Start of PROVIDED RECORDS
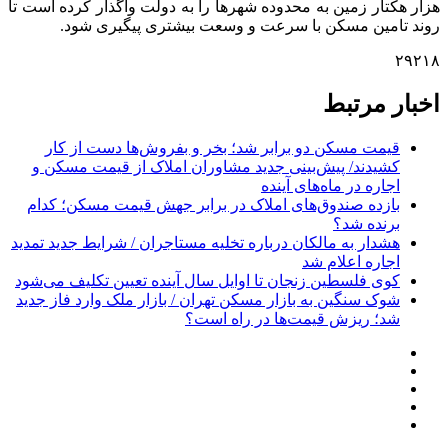
هزار هکتار زمین به محدوده شهرها را به دولت واگذار کرده است تا
روند تامین مسکن با سرعت و وسعت بیشتری پیگیری شود.
۲۹۲۱۸
اخبار مرتبط
قیمت مسکن دو برابر شد؛ بخر و بفروش‌ها دست از کار
کشیدند/ پیش‌بینی جدید مشاوران املاک از قیمت مسکن و
اجاره‌ در ماه‌های آینده
بازده صندوق‌های املاک در برابر جهش قیمت مسکن؛ کدام
برنده شد؟
هشدار به مالکان درباره تخلیه مستاجران / شرایط جدید تمدید
اجاره اعلام شد
کوی فلسطین زنجان تا اوایل سال آینده تعیین تکلیف می‌شود
شوک سنگین به بازار مسکن تهران / بازار ملک وارد فاز جدید
شد؛ ریزش قیمت‌ها در راه است؟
End of PROVIDED RECORDS
TO DO | Give back only the lines from the one containing "کوی فلسطین زنجان" through the final line of the entries above, exactly as written, both included.

TASK ANSWER |
کوی فلسطین زنجان تا اوایل سال آینده تعیین تکلیف می‌شود
شوک سنگین به بازار مسکن تهران / بازار ملک وارد فاز جدید
شد؛ ریزش قیمت‌ها در راه است؟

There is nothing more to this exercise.